A Federal High court sitting in Lagos has declared that the Nigerian Army had no power under the Constitution to breach the fundamental rights of Nigerians to free movement within the country.
Justice Rilwan Aikawa’s decision was sequel to a suit filed by human rights Lawyer, Mr. Femi Falana, SAN, challenging the Army’s power to breach Nigerians rights to free and unrestricted movement as guaranteed by the Constitution under the pretence of Operation Positive Identification.
Falana in his suit filed last year with No: FHC/L/CS/1939/2019 prayed the court among others, stopping the Nigerian Army’s operation code name-Positive Identification campaign, arguing that such action would breach the fundamental rights of the Nigerian people to liberty and freedom of movement.

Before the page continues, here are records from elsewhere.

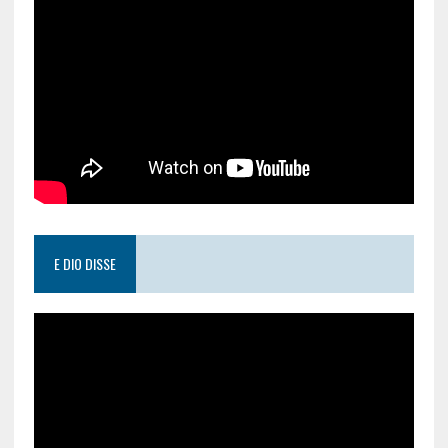
E DIO DISSE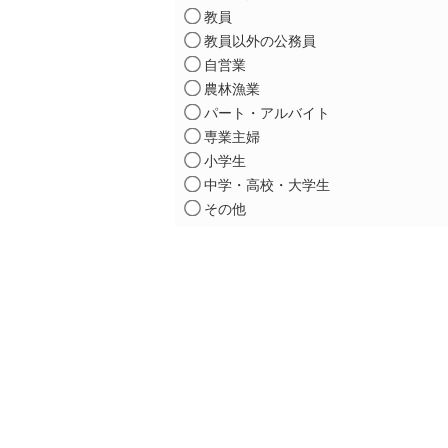
教員
教員以外の公務員
自営業
農林漁業
パート・アルバイト
専業主婦
小学生
中学・高校・大学生
その他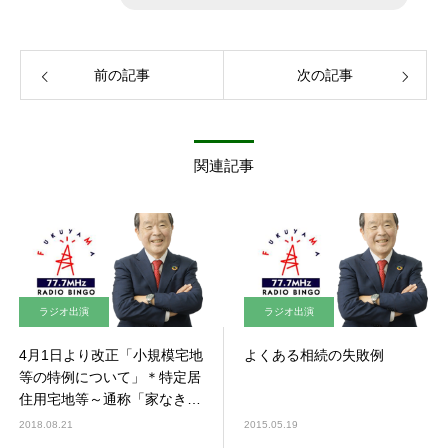
前の記事
次の記事
関連記事
ラジオ出演
ラジオ出演
4月1日より改正「小規模宅地
よくある相続の失敗例
等の特例について」＊特定居
住用宅地等～通称「家なき子
特例」 ＊貸付事業用宅地等
2018.08.21
2015.05.19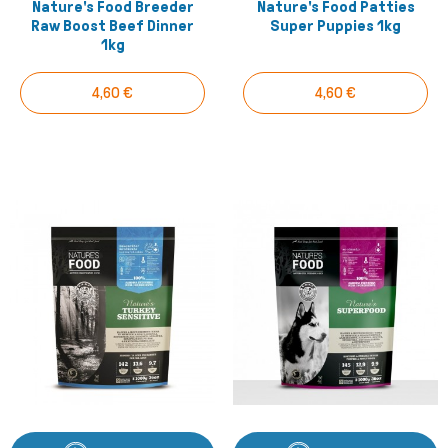
Nature's Food Breeder
Nature's Food Patties
Raw Boost Beef Dinner
Super Puppies 1kg
1kg
4,60 €
4,60 €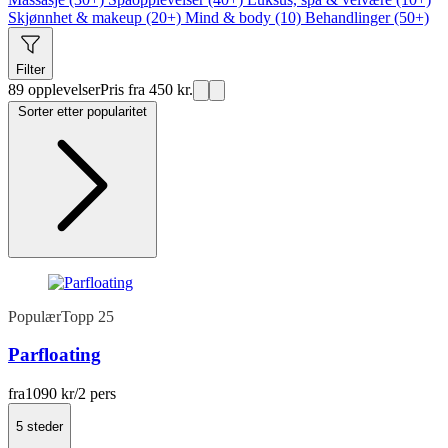
Skjønnhet & makeup (20+)
Mind & body (10)
Behandlinger (50+)
Filter
89 opplevelser
Pris fra 450 kr.
Sorter etter popularitet
Populær
Topp 25
Parfloating
fra
1090 kr
/2 pers
5 steder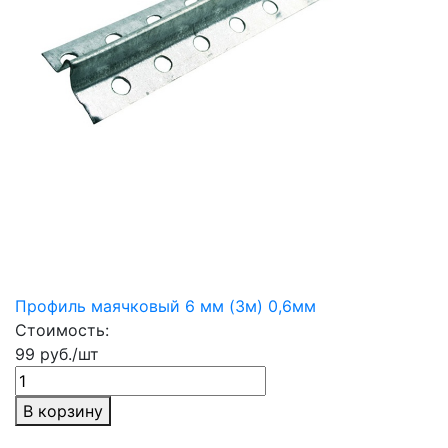
Профиль маячковый 6 мм (3м) 0,6мм
Стоимость:
99 руб./шт
В корзину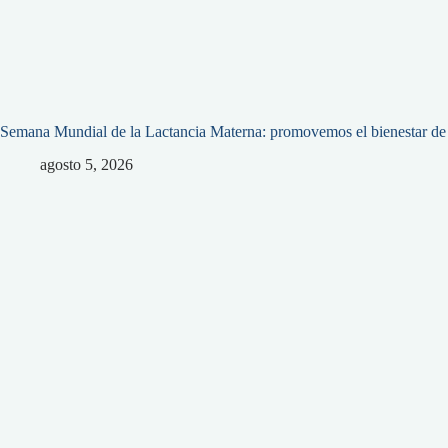
Semana Mundial de la Lactancia Materna: promovemos el bienestar de l
agosto 5, 2026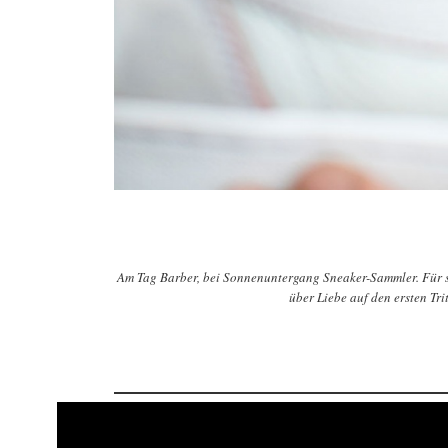
Am Tag Barber, bei Sonnenuntergang Sneaker-Sammler. Für sei
über Liebe auf den ersten Tr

Joined as Respondents in the suit were the Chief of Army Staff, COAS, the Army and the Attorney-General of the Federation.
When the suit was filed, the Attorney General of the Federation filed a response, praying the court to dismiss Falana’s suit, arguing that the human rights lawyer lacked the locus to institute the case.
Mr. Dayo Apata, SAN who represented the Attorney General of the Federation alongside Mrs. Olayemi Badewole, who represented the Nigerian Army had challenged Falana’s locus standi to institute the suit.
They had canvassed that the Army had the power to maintain law and order in any part of the country.
Dismissing the Attorney General’s objections and the Nigerian Army, Justice Aikawa held that the applicant had the locus standi to have brought the case.
Granting Falana’s reliefs, Justice Aikawa held that the plaintiff has locus since the planned military action will affect his (Falana) fundamental rights as guaranteed by the Nigerian constitution as well as other Nigerians.
The court also restrained the Respondents from carrying out the operations as planned, while declaring that such operation would violate the rights of Nigerians to their constitutional freedom of movement.
Falana had argued that the planned nationwide operation expected to run from November 1, to December 23, 2019, by which Nigerian citizens would be required to move about with means of identification is unconstitutional, illegal, null and void.
Falana added that the operation violated his right and that of other Nigerian citizens to liberty, “as encapsulated in Section 35 respectively of the Constitution of Nigeria, 1999 (As Amended) and Article 6 of the African Charter on Human and Peoples Rights (Ratification and Enforcement) Act, (Cap A10) Laws of the Federation of Nigeria, 2004.”
The human rights lawyer had recalled in a supporting affidavit that on October 8, 2019 the Chief of Army Staff, Lt.-Gen. Tukur Buratai disclosed that the operation positive identification said to be ongoing in the North-east theatre of Boko Haram insurgency would be extended to cover the entire nation.
He said the operation required Nigerian citizens to move about with legitimate means of identification such as the National Identification Card, Voters Registration Card, Drivers’ Licence and passports or other valid official identification.
He noted that the increase in deployment of security forces nationwide would be with potential of movement disruption, and the army had thus advised Nigerians to ensure that they always carry valid means of identification.
Opposing the Army’s plan, Falana argued that by virtue of Section 215 (3) of the Constitution, the Nigerian Police “has the exclusive power to maintain law and order and secure public safety and public order in the country” and not the army.
He contended that going by section 217(1) of the Constitution, only Nigerian President could deploy the armed forces for the suppression of insurrection and acting in aid of civil authorities to restore law and order.“
“There is no insurrection in every part of the country which the Nigeria police cannot contain to warrant the deployment of armed troops all over the country from November 1, 2019 to December 23, 2019,” Falana said.
“Neither the Constitution nor the Armed Forces Act Cap A20 LFN, 2004 has empowered the Nigeria Army to arrest any citizen who is not subject to service law.
“The 1st respondent (the Nigerian Army) under the leadership of the 2nd respondent is not empowered to take over police duties and the President and Commander in Chief of the Armed Forces lacks the power to deploy members of the armed forces in the maintenance of internal security in any part of the country by virtue of Section 217 (a) (b) and (c) of the 1999 Constitution, as amended.”
Upholding the arguments, the court in its wisdom dismissed the respondents’ preliminary objections, holding that the plaintiff has locus standi to institute the suit as well as declaring that the Army have no right to breach the fundamental rights of Nigerians to move freely within the country.